The cluster setup is the following:

SERVER A (IP 192.168.0.1)



openfire
openfire



5701


224.2.2.3
54327


server1.mycompany.com
server2.mycompany.com




192.168.0.1


Server B (IP 192.168.0.2)



openfire
openfire



5701


224.2.2.3
54327


server1.mycompany.com
server2.mycompany.com




192.168.0.2


1 Like

Hi John -

This could be any number of network topology-related issues, but here are some things to try to troubleshoot the problem you are having:

  • From each cluster member, make sure you can resolve (or ping) the DNS name of the peer server(s).
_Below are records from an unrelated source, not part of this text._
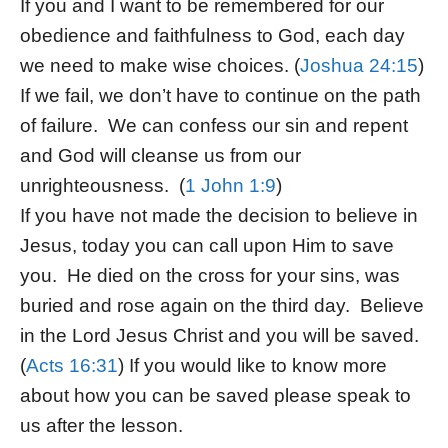
If you and I want to be remembered for our
obedience and faithfulness to God, each day
we need to make wise choices. (
Joshua 24:15
)
If we fail, we don’t have to continue on the path
of failure. We can confess our sin and repent
and God will cleanse us from our
unrighteousness. (
1 John 1:9
)
If you have not made the decision to believe in
Jesus, today you can call upon Him to save
you. He died on the cross for your sins, was
buried and rose again on the third day. Believe
in the Lord Jesus Christ and you will be saved.
(
Acts 16:31
) If you would like to know more
about how you can be saved please speak to
us after the lesson.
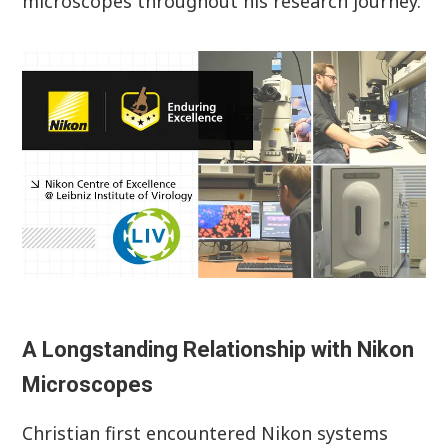
microscopes throughout his research journey.
A Longstanding Relationship with Nikon
Microscopes
Christian first encountered Nikon systems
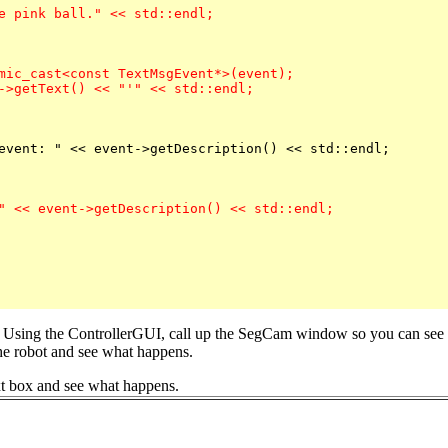
mic_cast<const TextMsgEvent*>(event);

->getText() << "'" << std::endl;

" << event->getDescription() << std::endl;

 Using the ControllerGUI, call up the SegCam window so you can see wh
the robot and see what happens.
xt box and see what happens.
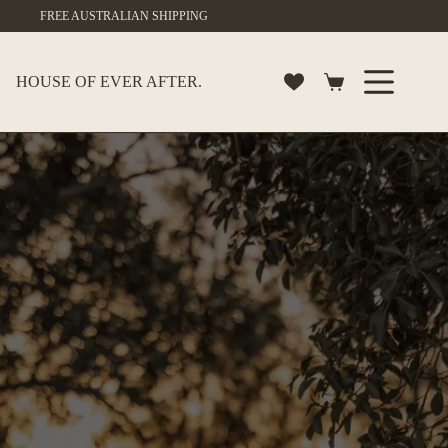
Skip
FREE AUSTRALIAN SHIPPING
to
content
HOUSE OF EVER AFTER.
Shopping
cart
If you cannot resolve the DNS name, you can try specifying the IP address instead.
  • If you have a lot of latency in your network, you might need to extend the default connection timeout of five seconds using the “connection-timeout-seconds” attribute of the element.
  • Unless you have a good reason to do so, I would recommend that you use the default value for the configuration element (enabled=“false”).
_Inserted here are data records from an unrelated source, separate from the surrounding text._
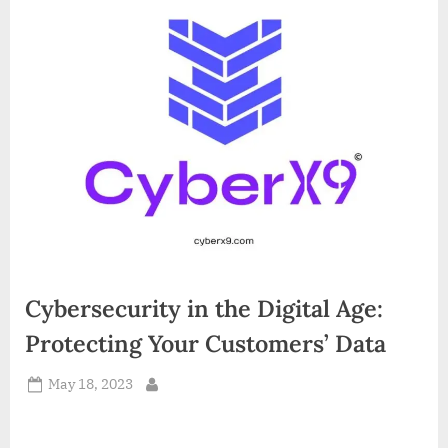
d
i
a
Cybersecurity in the Digital Age:
Protecting Your Customers’ Data
Posted
May 18, 2023
By
on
If it’s any consolation, I know the clustering feature will work if you can get it configured correctly for your network, as I have set up and am actively running several Openfire clusters. You can find more information about configuring Hazelcast network settings here.

Good luck, and feel free to report back your findings here.

Tom

Hi Tom,

All nodes are pingable and DNS resolvable. As far as latency is concerned, the two nodes are interconnected my means of a single Gigabit switch, similar to be connected NIC-to-NIC. No traffic is throttled or prevented between the two hosts.

I also reverted the configuration for “interfaces” to false, to no avail…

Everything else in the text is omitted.